Basterebbe solo un po’ di buona volontà, come quella richiesta ai nostri alunni, per capire che vi sono spese che sarebbe più giuso chiamare investimenti perché portano un guadagno. Nella fattispecie i soldi spesi nella prevenzione portano un guadagno in termini di minor esborso per le cure e le degenze. I soldi spesi nella scuola, da rendicontare puntualmente e cavillosamente, portano ad un progresso collettivo, ad un incremento del know-how nazionale che si traduce in nuove tecnologie da non importare o addirittura da esportare.

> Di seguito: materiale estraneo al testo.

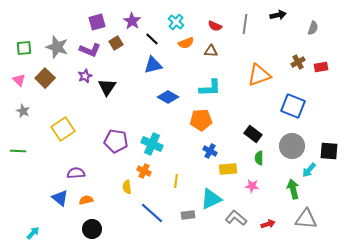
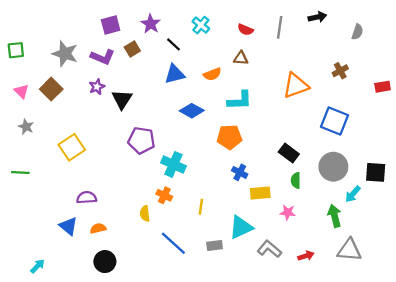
orange semicircle: (186, 43) -> (212, 74), moved
green square: (24, 48) -> (16, 50), moved
red rectangle: (321, 67) -> (383, 87), moved
purple pentagon: (116, 141) -> (141, 140), moved

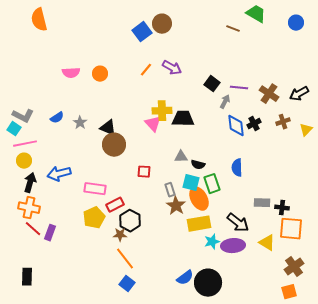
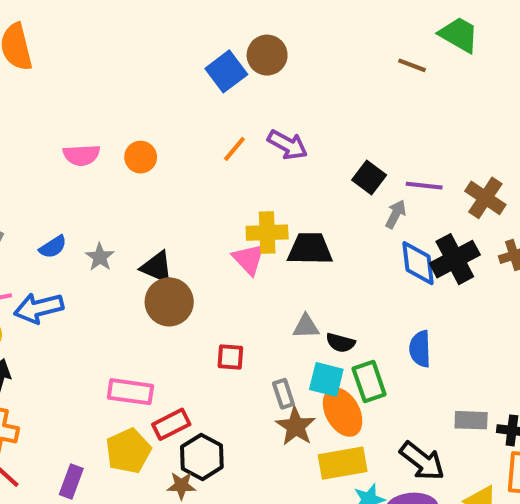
black cross: (254, 124) -> (455, 259), size x1.6
blue arrow: (59, 174) -> (39, 308), moved
purple rectangle: (50, 233) -> (71, 481), moved

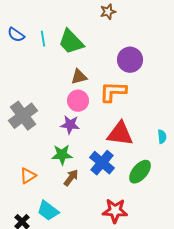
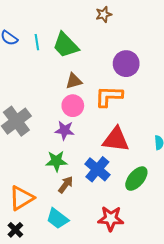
orange triangle: (28, 176) -> (21, 198), moved, size x1.5
cyan trapezoid: (48, 211) -> (57, 219), moved

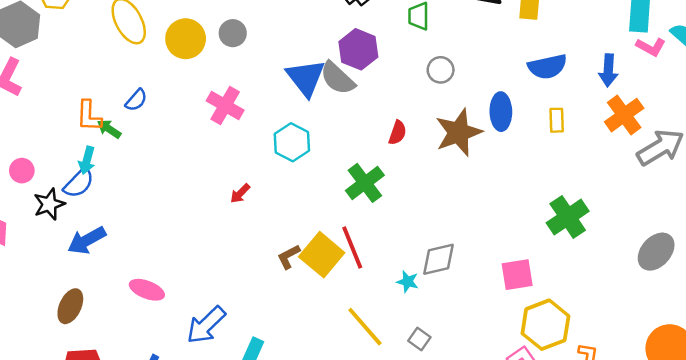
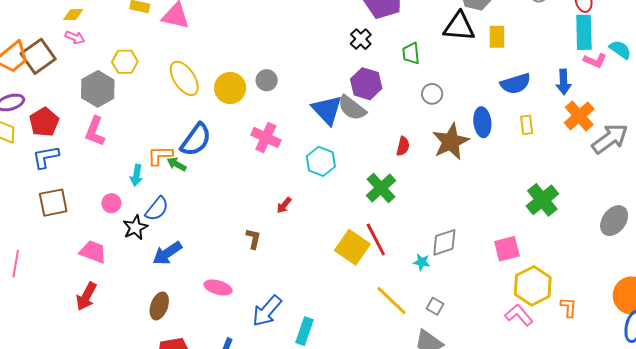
blue semicircle: (136, 100) -> (196, 140), size x1.8
orange L-shape: (89, 116) -> (160, 155), turned 92
cyan arrow: (87, 160) -> (136, 175), moved
brown L-shape: (289, 257) -> (253, 239), moved, turned 135

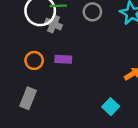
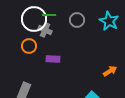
orange circle: (34, 60) -> (29, 46), moved

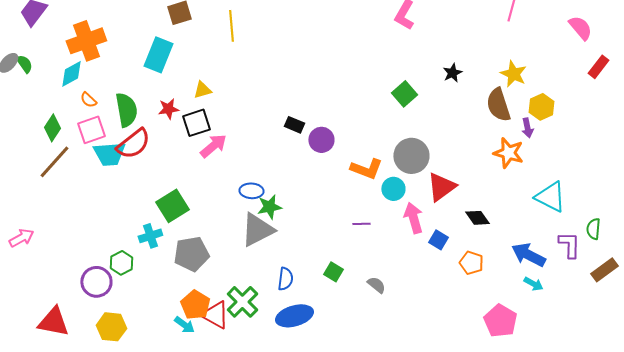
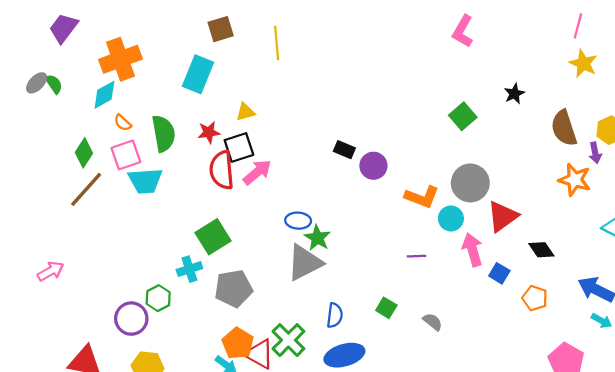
yellow star: (513, 74) -> (583, 63), moved
red semicircle: (133, 144) -> (222, 170), moved, turned 123
green star: (269, 207) -> (317, 238), turned -30

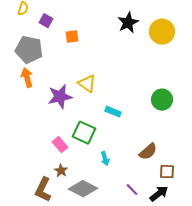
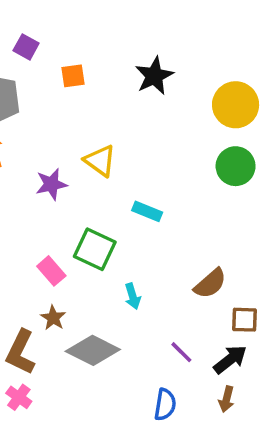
black star: (128, 23) -> (154, 76), moved
yellow circle: (162, 32) -> (236, 105), moved
purple star: (60, 97) -> (51, 184), size x0.7
green circle: (162, 100) -> (236, 166), moved

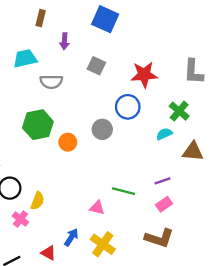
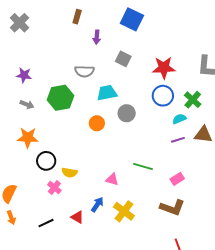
cyan trapezoid: (25, 59) -> (107, 93), moved
blue circle: (128, 107) -> (163, 96), moved
green hexagon: (38, 125) -> (60, 98), moved
purple line: (163, 181) -> (178, 140), moved
yellow semicircle: (37, 201) -> (69, 173), turned 77
pink triangle: (97, 208) -> (112, 179), moved

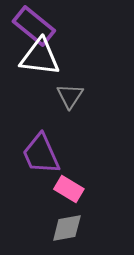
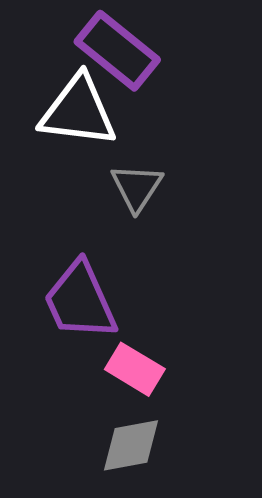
purple rectangle: (34, 26) -> (117, 51), moved

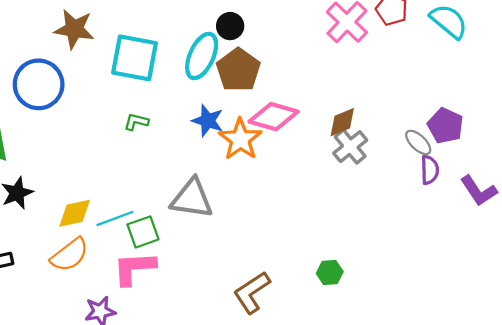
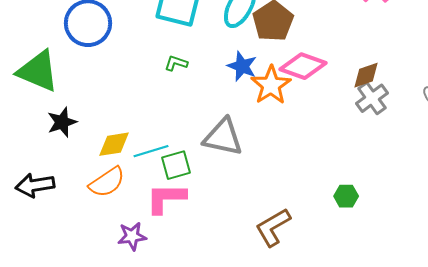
green hexagon: (330, 272) -> (346, 196), moved

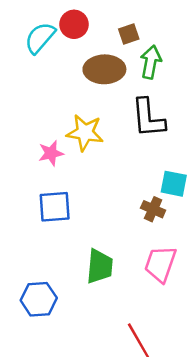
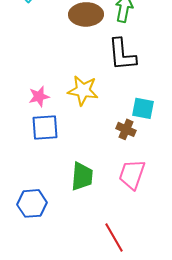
yellow star: (85, 133) -> (83, 90), moved
pink star: (51, 153) -> (39, 96), moved

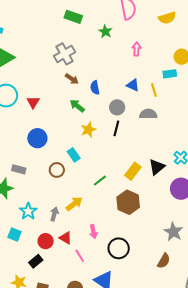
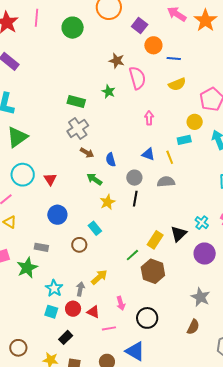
green rectangle: (73, 17) -> (76, 102), moved
green star: (105, 31) -> (108, 92), moved
green line: (100, 181) -> (132, 255), moved
cyan square: (14, 234) -> (51, 312), moved
red circle: (46, 241) -> (73, 309), moved
pink line: (80, 256) -> (109, 328), turned -64

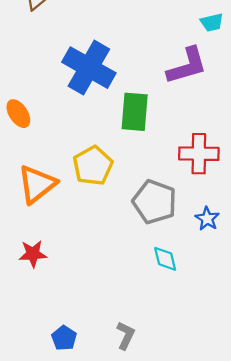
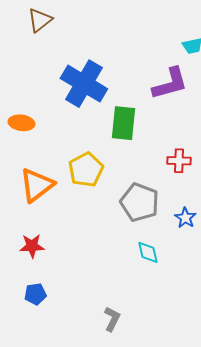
orange ellipse: (18, 114) -> (22, 123), turned -50
red cross: (199, 154) -> (179, 161), size x0.7
blue pentagon: (64, 338) -> (35, 294), moved, turned 30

Bisogna dare il giusto peso alla scuola, bisogna riconoscerle la considerazione che le è dovuta, perché «l’educazione non è solo socializzazione, né solo inculturazione, né solo sviluppo ma anche insegnamento ed apprendimento funzionali alla crescita umana verso noi stessi e verso gli altri» (Luciano Corradini, 2014).
Ma questo cambiamento nella considerazione della scuola e dell’istruzione non riguarda solo la politica. Deve riguardare prima di tutto la classe docente, che deve ripensare a sé stessa ed alla sua funzione, deve acquisire maggiore consapevolezza del suo ruolo e per far questo ha bisogno di ripartire da zero. Ha bisogno di dare una sterzata decisa al suo modus operandi. Deve riguardare anche le famiglie che non possono limitarsi a parcheggiare i loro figli nelle aule e delegare all’istituzione scolastica la loro educazione, salvo poi pretendere miracoli. Oltre tutto delegano lo sviluppo psichico e sociale a persone che non stimano, dimostrando tanta incoerenza.
È solo dalla sinergica collaborazione tra tutti e tre questi attori, che devono essere considerati e comportarsi da coprotagonisti, che si potranno ottenere risultati efficacemente positivi. È solo da questo necessario afflato comune che la scuola potrà tornare ad essere luogo di crescita personale, sociale ed umana gratificante, con positive ricadute sulle famiglie e sulla politica.
Non è un concetto nuovo, infatti, un antico proverbio africano insegna che “per crescere un bambino ci vuole un intero villaggio”.